> _SUPPLIED DATA_:
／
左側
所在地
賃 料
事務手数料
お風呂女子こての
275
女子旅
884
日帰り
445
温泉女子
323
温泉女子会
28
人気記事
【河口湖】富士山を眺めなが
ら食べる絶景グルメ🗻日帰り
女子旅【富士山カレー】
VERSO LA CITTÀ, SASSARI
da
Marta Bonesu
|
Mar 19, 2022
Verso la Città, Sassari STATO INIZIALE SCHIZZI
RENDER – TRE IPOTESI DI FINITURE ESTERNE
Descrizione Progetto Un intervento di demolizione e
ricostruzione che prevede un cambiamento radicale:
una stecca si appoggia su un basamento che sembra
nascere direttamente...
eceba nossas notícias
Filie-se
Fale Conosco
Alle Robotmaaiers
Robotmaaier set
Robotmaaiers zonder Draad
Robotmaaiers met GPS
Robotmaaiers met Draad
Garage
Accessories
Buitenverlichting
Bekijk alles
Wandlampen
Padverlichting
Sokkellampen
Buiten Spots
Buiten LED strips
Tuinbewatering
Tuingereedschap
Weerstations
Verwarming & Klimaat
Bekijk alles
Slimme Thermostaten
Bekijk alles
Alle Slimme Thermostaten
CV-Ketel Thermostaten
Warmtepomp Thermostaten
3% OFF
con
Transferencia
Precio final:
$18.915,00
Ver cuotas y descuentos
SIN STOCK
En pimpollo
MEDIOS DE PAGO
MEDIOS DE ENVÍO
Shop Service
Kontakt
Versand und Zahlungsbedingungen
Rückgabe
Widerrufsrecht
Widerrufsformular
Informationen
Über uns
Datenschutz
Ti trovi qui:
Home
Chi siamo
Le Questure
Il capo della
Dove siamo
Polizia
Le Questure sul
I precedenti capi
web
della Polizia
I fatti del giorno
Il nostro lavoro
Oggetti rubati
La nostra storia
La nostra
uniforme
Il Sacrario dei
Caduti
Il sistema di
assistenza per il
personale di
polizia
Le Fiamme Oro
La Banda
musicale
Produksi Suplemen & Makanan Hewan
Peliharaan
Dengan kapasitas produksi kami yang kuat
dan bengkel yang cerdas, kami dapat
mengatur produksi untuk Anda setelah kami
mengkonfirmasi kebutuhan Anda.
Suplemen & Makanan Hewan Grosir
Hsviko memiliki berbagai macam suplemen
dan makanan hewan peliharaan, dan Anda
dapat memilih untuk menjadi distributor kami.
--
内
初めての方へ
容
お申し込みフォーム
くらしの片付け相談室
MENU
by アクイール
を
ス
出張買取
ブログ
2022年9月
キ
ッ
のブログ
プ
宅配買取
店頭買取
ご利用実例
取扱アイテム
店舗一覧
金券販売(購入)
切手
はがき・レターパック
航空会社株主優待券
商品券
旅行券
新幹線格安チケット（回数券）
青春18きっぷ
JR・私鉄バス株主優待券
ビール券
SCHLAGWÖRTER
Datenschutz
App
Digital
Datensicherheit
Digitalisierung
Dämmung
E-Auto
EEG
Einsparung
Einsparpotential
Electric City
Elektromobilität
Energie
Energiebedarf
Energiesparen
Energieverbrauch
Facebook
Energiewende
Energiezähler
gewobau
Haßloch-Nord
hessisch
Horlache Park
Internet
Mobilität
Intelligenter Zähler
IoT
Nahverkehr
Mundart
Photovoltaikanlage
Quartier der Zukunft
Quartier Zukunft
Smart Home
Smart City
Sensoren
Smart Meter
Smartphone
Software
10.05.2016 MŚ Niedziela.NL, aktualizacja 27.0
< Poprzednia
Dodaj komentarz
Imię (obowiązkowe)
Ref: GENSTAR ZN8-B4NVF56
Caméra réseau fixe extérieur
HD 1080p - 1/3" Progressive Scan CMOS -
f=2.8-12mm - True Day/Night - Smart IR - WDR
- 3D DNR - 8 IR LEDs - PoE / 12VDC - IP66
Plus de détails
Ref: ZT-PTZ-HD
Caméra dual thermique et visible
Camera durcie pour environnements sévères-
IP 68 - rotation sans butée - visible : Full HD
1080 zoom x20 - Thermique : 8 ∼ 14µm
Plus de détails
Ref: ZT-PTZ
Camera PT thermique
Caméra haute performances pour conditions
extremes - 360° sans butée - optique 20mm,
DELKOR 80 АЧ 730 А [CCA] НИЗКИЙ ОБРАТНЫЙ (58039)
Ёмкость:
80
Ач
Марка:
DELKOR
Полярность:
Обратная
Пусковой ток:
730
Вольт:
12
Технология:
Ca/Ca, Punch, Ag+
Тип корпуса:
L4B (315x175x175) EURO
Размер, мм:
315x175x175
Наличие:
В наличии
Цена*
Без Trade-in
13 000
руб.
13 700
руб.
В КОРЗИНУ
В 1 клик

> _TASK TO COMPLETE_:
Wherever "sans" turns up in the records, copy the whole line.

> _SOLUTION TO THIS EXERCISE_:
IP 68 - rotation sans butée - visible : Full HD
extremes - 360° sans butée - optique 20mm,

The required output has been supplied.